Top of EXTRACTED INFORMATION

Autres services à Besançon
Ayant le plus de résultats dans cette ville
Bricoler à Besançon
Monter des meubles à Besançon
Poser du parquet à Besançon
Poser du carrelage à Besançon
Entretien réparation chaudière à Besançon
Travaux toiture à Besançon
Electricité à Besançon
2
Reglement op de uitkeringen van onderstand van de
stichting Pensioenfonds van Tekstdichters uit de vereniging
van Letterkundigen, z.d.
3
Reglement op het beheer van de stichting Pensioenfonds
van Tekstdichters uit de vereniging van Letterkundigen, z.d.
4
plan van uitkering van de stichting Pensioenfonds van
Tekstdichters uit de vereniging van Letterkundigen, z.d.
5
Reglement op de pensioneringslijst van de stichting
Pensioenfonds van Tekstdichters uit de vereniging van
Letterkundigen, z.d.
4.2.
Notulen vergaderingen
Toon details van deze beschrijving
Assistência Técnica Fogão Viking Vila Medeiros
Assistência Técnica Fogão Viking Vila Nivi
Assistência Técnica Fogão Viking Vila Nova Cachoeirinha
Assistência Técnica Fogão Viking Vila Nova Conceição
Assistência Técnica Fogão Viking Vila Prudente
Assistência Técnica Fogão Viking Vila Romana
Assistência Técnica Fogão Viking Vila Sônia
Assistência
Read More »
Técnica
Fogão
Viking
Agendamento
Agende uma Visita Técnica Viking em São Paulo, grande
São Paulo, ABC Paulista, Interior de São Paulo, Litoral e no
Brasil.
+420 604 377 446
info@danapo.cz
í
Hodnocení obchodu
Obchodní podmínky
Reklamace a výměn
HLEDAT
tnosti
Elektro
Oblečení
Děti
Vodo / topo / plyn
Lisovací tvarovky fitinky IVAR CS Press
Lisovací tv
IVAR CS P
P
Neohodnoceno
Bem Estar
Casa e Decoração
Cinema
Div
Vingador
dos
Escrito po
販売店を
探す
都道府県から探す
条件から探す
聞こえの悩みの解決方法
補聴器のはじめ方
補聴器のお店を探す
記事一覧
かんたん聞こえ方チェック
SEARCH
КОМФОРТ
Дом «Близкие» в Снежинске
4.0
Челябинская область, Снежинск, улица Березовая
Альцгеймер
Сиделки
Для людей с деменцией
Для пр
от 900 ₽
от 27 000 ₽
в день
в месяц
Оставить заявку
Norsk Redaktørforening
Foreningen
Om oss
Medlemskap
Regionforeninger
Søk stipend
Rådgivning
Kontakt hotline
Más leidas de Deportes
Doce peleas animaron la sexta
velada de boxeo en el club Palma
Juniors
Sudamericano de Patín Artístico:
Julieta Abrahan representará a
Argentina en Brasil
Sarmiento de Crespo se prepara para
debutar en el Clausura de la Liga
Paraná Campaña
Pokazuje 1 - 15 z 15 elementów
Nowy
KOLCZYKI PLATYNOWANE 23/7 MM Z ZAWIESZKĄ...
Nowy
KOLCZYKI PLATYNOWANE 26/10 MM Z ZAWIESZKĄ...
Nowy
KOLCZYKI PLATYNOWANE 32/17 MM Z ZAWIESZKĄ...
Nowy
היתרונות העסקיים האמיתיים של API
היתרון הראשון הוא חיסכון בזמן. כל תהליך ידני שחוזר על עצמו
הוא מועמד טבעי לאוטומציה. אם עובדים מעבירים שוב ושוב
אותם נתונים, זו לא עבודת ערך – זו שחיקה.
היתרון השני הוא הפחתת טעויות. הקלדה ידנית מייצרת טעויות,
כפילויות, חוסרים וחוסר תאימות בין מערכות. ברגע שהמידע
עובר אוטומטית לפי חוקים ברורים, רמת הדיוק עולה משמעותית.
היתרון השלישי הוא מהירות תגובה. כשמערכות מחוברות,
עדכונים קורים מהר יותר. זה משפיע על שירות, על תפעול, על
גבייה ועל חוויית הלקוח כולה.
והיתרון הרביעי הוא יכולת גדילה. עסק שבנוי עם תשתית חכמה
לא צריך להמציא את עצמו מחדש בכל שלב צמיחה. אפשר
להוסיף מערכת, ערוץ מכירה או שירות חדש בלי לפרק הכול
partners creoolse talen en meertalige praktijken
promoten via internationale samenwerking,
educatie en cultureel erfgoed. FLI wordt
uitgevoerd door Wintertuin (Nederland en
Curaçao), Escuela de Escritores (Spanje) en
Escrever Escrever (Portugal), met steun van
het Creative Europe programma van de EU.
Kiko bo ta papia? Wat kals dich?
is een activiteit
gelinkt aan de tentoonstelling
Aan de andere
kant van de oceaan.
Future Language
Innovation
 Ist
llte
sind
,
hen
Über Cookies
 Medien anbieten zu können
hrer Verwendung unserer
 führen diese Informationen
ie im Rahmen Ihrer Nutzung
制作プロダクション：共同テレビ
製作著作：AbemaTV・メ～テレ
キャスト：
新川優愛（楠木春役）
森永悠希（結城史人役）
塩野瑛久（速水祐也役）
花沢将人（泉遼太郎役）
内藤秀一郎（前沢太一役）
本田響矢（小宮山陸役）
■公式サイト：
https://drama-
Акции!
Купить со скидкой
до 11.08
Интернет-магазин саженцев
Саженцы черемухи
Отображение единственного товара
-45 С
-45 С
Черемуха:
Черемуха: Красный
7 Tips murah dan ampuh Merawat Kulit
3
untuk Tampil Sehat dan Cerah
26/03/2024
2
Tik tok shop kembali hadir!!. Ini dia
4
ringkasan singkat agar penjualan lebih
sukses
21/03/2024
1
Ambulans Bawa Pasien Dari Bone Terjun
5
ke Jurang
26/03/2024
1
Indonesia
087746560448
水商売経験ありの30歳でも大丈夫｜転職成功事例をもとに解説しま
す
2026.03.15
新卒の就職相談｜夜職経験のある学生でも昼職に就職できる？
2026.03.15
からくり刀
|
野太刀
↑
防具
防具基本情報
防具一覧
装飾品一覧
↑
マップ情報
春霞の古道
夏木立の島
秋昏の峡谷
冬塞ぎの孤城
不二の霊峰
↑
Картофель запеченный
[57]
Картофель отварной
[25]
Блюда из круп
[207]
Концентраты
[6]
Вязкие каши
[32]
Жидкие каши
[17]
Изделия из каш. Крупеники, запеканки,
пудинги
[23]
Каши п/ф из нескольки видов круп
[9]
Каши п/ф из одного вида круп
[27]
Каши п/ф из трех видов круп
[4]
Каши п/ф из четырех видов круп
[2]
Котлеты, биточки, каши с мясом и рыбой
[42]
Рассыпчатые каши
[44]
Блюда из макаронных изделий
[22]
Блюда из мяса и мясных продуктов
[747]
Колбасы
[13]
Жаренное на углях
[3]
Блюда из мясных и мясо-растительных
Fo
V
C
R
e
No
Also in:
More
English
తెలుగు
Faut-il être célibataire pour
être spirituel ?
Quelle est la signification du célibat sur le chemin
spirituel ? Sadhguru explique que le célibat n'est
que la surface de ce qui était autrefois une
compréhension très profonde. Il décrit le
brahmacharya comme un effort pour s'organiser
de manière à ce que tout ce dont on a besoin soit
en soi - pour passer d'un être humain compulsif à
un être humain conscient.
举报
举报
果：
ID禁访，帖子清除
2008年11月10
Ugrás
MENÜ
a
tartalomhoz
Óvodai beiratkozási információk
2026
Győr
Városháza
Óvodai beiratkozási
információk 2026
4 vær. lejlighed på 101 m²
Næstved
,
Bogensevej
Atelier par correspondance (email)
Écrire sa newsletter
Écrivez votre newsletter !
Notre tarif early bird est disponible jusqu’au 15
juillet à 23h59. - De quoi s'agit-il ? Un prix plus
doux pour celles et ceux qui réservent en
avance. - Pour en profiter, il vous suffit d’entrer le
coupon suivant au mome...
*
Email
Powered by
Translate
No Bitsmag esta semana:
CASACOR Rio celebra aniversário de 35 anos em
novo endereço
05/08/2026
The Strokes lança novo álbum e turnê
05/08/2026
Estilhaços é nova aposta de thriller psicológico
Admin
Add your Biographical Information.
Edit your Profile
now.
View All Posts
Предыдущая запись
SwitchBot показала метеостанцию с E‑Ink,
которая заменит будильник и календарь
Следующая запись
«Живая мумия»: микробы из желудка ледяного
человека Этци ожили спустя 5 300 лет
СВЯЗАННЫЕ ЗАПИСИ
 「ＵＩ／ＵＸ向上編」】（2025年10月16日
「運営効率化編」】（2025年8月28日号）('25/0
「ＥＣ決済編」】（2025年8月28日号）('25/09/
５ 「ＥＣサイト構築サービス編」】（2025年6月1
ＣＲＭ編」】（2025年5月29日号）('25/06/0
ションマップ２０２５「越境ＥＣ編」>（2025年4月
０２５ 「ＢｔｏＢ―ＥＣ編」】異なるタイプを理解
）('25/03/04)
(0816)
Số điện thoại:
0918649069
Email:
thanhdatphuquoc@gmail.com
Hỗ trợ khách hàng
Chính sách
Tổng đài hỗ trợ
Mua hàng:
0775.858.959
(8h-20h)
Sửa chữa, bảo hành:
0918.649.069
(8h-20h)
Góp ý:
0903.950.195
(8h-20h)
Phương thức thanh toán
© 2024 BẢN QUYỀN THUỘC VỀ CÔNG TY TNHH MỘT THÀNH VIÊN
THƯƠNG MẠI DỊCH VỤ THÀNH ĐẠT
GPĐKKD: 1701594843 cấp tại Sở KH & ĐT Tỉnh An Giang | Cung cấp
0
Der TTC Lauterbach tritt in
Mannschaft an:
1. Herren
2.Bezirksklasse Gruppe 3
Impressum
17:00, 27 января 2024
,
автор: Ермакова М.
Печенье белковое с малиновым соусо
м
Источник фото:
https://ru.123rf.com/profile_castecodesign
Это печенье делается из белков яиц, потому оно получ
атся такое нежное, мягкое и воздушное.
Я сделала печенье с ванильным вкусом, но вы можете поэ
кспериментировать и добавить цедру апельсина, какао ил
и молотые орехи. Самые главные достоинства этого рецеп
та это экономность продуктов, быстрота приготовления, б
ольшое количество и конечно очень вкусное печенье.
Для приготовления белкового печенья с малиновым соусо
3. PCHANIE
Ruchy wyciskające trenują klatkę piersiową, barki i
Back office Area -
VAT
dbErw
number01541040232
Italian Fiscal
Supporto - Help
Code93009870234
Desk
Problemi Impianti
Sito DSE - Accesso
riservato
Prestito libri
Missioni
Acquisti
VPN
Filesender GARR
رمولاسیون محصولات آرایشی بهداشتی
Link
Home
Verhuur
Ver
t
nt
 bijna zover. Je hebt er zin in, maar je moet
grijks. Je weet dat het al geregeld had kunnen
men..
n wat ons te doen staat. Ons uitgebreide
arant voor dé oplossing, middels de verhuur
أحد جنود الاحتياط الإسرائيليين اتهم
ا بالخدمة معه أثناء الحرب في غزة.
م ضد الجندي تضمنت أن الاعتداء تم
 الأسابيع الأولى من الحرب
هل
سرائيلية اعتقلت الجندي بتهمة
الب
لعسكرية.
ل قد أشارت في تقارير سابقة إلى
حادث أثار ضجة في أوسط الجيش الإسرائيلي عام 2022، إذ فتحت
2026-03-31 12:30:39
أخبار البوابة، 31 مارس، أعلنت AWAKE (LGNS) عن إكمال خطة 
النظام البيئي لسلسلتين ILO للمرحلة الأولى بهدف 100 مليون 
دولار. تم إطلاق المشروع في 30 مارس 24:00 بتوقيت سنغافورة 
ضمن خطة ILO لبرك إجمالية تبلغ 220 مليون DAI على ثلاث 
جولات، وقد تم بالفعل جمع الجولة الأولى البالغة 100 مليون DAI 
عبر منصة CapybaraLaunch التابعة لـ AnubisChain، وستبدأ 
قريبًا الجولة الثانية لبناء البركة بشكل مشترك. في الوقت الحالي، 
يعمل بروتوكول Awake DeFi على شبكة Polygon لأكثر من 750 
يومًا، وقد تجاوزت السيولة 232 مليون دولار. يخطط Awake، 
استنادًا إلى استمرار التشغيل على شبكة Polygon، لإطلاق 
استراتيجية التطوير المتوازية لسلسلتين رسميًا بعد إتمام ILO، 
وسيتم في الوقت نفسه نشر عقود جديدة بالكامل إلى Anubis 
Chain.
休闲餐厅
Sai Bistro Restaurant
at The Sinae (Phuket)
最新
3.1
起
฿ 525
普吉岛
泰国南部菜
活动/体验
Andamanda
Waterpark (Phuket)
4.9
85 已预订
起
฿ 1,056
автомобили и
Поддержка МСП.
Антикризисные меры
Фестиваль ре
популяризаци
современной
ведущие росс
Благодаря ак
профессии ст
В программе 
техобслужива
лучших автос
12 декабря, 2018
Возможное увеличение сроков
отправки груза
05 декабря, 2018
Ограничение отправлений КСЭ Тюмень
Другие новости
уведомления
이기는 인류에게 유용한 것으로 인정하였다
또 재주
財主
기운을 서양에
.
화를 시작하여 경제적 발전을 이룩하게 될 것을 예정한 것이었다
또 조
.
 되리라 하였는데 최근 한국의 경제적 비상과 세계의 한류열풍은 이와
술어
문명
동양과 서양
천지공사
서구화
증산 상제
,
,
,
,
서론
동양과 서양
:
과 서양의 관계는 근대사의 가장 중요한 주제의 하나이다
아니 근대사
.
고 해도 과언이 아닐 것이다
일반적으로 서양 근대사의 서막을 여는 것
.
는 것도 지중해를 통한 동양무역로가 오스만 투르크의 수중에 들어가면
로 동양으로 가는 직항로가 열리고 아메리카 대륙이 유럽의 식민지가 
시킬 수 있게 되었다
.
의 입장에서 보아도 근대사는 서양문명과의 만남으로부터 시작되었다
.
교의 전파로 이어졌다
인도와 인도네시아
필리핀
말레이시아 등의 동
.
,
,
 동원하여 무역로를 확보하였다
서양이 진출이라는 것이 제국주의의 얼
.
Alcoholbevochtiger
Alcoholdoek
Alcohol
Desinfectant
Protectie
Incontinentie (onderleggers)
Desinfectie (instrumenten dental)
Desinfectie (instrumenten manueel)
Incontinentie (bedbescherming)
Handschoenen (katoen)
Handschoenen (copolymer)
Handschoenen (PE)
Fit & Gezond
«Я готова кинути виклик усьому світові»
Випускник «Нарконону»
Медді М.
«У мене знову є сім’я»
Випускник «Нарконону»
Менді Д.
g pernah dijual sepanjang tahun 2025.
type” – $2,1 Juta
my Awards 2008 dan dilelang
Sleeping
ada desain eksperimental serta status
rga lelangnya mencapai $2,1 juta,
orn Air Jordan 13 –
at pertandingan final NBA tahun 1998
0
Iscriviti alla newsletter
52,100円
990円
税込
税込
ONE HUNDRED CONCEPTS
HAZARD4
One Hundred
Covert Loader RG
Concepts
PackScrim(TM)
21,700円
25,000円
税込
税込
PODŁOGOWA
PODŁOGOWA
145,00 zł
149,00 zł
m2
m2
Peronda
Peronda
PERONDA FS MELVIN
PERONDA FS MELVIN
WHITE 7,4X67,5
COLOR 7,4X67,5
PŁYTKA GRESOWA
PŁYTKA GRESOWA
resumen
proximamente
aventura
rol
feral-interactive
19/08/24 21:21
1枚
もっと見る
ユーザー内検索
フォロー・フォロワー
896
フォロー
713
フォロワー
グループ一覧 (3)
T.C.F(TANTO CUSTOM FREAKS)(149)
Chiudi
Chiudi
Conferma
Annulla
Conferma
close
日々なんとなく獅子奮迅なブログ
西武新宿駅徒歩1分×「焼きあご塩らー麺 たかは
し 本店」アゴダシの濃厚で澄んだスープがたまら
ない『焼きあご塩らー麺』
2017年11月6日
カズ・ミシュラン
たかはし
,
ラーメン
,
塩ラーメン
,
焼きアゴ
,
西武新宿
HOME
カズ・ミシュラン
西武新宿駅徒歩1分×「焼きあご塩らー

Bottom of EXTRACTED INFORMATION

* **WHAT THE EXERCISE ASKS**
Please copy the lines in the records above between the one holding "Écrivez votre newsletter !" and the one holding "Supporto - Help", inclusive, exactly and with no other line.

* **RESPONSE BELOW**
Écrivez votre newsletter !
Notre tarif early bird est disponible jusqu’au 15
juillet à 23h59. - De quoi s'agit-il ? Un prix plus
doux pour celles et ceux qui réservent en
avance. - Pour en profiter, il vous suffit d’entrer le
coupon suivant au mome...
*
Email
Powered by
Translate
No Bitsmag esta semana:
CASACOR Rio celebra aniversário de 35 anos em
novo endereço
05/08/2026
The Strokes lança novo álbum e turnê
05/08/2026
Estilhaços é nova aposta de thriller psicológico
Admin
Add your Biographical Information.
Edit your Profile
now.
View All Posts
Предыдущая запись
SwitchBot показала метеостанцию с E‑Ink,
которая заменит будильник и календарь
Следующая запись
«Живая мумия»: микробы из желудка ледяного
человека Этци ожили спустя 5 300 лет
СВЯЗАННЫЕ ЗАПИСИ
 「ＵＩ／ＵＸ向上編」】（2025年10月16日
「運営効率化編」】（2025年8月28日号）('25/0
「ＥＣ決済編」】（2025年8月28日号）('25/09/
５ 「ＥＣサイト構築サービス編」】（2025年6月1
ＣＲＭ編」】（2025年5月29日号）('25/06/0
ションマップ２０２５「越境ＥＣ編」>（2025年4月
０２５ 「ＢｔｏＢ―ＥＣ編」】異なるタイプを理解
）('25/03/04)
(0816)
Số điện thoại:
0918649069
Email:
thanhdatphuquoc@gmail.com
Hỗ trợ khách hàng
Chính sách
Tổng đài hỗ trợ
Mua hàng:
0775.858.959
(8h-20h)
Sửa chữa, bảo hành:
0918.649.069
(8h-20h)
Góp ý:
0903.950.195
(8h-20h)
Phương thức thanh toán
© 2024 BẢN QUYỀN THUỘC VỀ CÔNG TY TNHH MỘT THÀNH VIÊN
THƯƠNG MẠI DỊCH VỤ THÀNH ĐẠT
GPĐKKD: 1701594843 cấp tại Sở KH & ĐT Tỉnh An Giang | Cung cấp
0
Der TTC Lauterbach tritt in
Mannschaft an:
1. Herren
2.Bezirksklasse Gruppe 3
Impressum
17:00, 27 января 2024
,
автор: Ермакова М.
Печенье белковое с малиновым соусо
м
Источник фото:
https://ru.123rf.com/profile_castecodesign
Это печенье делается из белков яиц, потому оно получ
атся такое нежное, мягкое и воздушное.
Я сделала печенье с ванильным вкусом, но вы можете поэ
кспериментировать и добавить цедру апельсина, какао ил
и молотые орехи. Самые главные достоинства этого рецеп
та это экономность продуктов, быстрота приготовления, б
ольшое количество и конечно очень вкусное печенье.
Для приготовления белкового печенья с малиновым соусо
3. PCHANIE
Ruchy wyciskające trenują klatkę piersiową, barki i
Back office Area -
VAT
dbErw
number01541040232
Italian Fiscal
Supporto - Help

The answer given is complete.